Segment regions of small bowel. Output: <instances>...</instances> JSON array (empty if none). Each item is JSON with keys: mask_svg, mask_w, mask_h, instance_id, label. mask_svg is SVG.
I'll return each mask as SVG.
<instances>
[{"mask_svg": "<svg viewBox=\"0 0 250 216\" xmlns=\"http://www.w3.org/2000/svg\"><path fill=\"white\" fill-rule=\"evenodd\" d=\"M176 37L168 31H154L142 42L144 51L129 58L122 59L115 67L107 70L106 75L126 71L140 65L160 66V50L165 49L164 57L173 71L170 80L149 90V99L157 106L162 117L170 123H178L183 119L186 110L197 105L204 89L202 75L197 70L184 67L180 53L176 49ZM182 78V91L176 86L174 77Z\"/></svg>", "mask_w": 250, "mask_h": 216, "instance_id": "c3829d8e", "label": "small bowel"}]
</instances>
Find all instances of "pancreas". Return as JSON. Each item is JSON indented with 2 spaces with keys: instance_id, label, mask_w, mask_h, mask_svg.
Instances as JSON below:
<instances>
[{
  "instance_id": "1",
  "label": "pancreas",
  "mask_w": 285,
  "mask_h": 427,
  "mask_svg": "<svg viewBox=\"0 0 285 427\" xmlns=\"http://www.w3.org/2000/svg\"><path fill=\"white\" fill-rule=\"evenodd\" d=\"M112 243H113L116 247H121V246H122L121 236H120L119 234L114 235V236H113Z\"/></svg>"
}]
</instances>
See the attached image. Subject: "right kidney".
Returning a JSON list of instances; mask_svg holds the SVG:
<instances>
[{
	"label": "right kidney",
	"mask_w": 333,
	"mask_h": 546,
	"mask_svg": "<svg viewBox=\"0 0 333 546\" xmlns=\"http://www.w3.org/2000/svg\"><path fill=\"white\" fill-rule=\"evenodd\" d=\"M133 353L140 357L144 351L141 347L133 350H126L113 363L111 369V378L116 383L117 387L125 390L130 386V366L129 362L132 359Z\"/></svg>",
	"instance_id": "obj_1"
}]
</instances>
+++
• _What you have to do_: Take the line that contains "Find all instances" and every line after it in the material above. Set those lines down exactly and nothing more.

• _Finished task_:
Find all instances of "pancreas". Return as JSON. Each item is JSON indented with 2 spaces with keys: instance_id, label, mask_w, mask_h, mask_svg.
Instances as JSON below:
<instances>
[{
  "instance_id": "1",
  "label": "pancreas",
  "mask_w": 285,
  "mask_h": 427,
  "mask_svg": "<svg viewBox=\"0 0 285 427\" xmlns=\"http://www.w3.org/2000/svg\"><path fill=\"white\" fill-rule=\"evenodd\" d=\"M112 243H113L116 247H121V246H122L121 236H120L119 234L114 235V236H113Z\"/></svg>"
}]
</instances>
See the attached image. Subject: "right kidney".
Returning a JSON list of instances; mask_svg holds the SVG:
<instances>
[{
	"label": "right kidney",
	"mask_w": 333,
	"mask_h": 546,
	"mask_svg": "<svg viewBox=\"0 0 333 546\" xmlns=\"http://www.w3.org/2000/svg\"><path fill=\"white\" fill-rule=\"evenodd\" d=\"M133 353L140 357L144 351L141 347L133 350H126L113 363L111 369V378L116 383L117 387L125 390L130 386V366L129 362L132 359Z\"/></svg>",
	"instance_id": "obj_1"
}]
</instances>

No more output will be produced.